What is needed:
Produce as output only the lines below starting at the line with "Library Journal" and continuing through the line with "Listen to the", each one exactly as written.

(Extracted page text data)
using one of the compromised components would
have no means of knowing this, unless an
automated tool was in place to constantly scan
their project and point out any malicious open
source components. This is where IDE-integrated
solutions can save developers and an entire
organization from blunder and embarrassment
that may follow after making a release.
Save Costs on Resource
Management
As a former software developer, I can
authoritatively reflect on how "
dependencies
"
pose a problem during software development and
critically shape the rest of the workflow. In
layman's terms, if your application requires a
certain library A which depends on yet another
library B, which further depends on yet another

==

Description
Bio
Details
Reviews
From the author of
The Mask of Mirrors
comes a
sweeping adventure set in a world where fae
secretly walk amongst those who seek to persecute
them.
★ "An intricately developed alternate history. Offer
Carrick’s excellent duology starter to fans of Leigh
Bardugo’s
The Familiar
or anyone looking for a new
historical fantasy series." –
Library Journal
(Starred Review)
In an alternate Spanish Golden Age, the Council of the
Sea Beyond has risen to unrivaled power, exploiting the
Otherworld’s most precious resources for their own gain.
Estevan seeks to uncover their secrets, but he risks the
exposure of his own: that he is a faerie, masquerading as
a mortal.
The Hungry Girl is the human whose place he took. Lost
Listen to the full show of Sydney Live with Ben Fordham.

==

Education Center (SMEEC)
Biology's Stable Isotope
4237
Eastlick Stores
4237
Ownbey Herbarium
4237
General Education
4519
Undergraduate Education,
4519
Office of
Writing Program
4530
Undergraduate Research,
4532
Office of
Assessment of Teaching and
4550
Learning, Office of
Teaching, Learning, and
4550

Response to the task:
Library Journal
(Starred Review)
In an alternate Spanish Golden Age, the Council of the
Sea Beyond has risen to unrivaled power, exploiting the
Otherworld’s most precious resources for their own gain.
Estevan seeks to uncover their secrets, but he risks the
exposure of his own: that he is a faerie, masquerading as
a mortal.
The Hungry Girl is the human whose place he took. Lost
Listen to the full show of Sydney Live with Ben Fordham.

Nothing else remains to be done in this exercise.